Chapter 1.CR, Problem 1CR

Linear Equations In Exercises 1-6, determine whether the equation is linear in the variables $x$ and $y.$

$2x-y^2=4$

To determine

Whether the equation $2x-y^2=4$ is linear in the variables x and y or not.

Answer to Problem 1CR

Solution:

The equation $2x-y^2=4$ is not linear in y.

Explanation of Solution

Given:

The provided equation is $2x-y^2=4$.

Definition used:

Linear Equation in n variables:

A linear equation in n variables $x_1,x_2,x_3,\mathrm{...},x_n$ has the form $a_1{x}_1+a_2{x}_2+a_3{x}_3+\mathrm{...}+a_n{x}_n=b$. The coefficients $a_1,a_2,a_3,\mathrm{...},a_n$ are real numbers, and the constant term b is a real number.
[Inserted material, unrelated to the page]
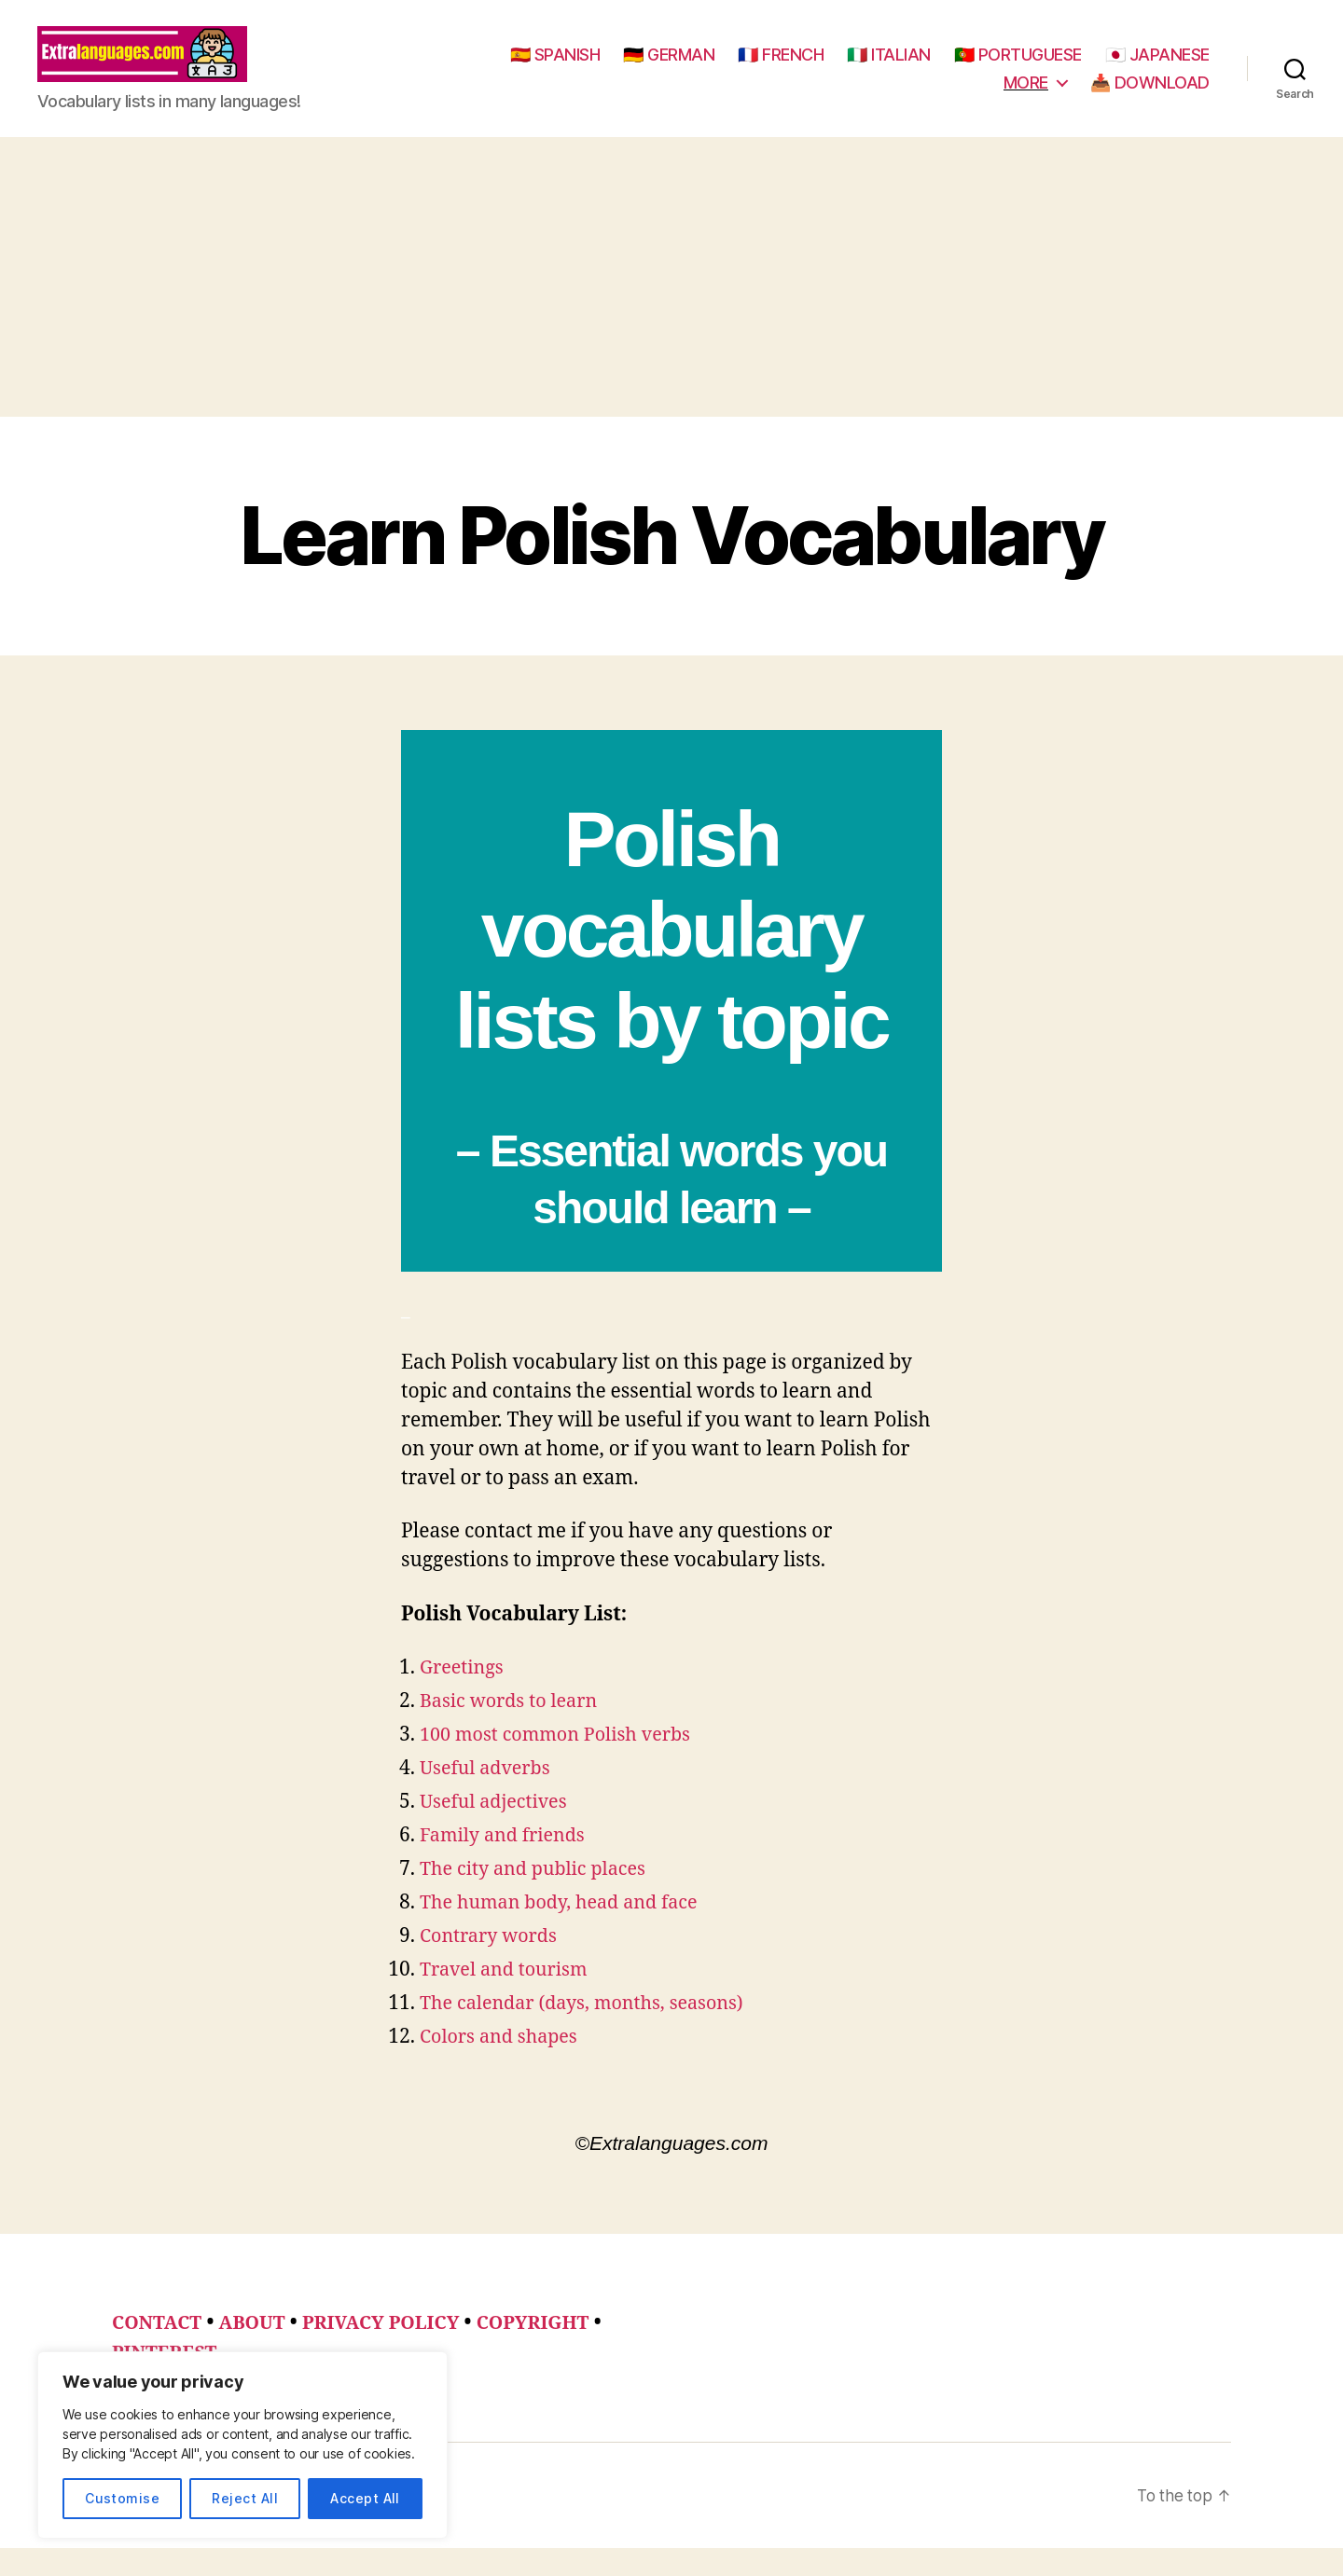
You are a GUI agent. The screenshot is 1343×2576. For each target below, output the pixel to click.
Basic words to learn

The number $a_1$ is the leading coefficient, and $x_1$ is the leading variable.

Calculation:

Consider $2x-y^2=4$.

We know that the linear equation is of the form $a_1{x}_1+a_2{x}_2+a_3{x}_3+\mathrm{...}+a_n{x}_n=b$ where $a_1,a_2,a_3,\mathrm{...},a_n$ are coefficients and b is the constant.

The given equation is $2x-y^2=4$.

Here we see that the power of y is 2.

Thus the given equation is not linear in y.

Final statement:

Therefore the equation $2x-y^2=4$ is not linear in y.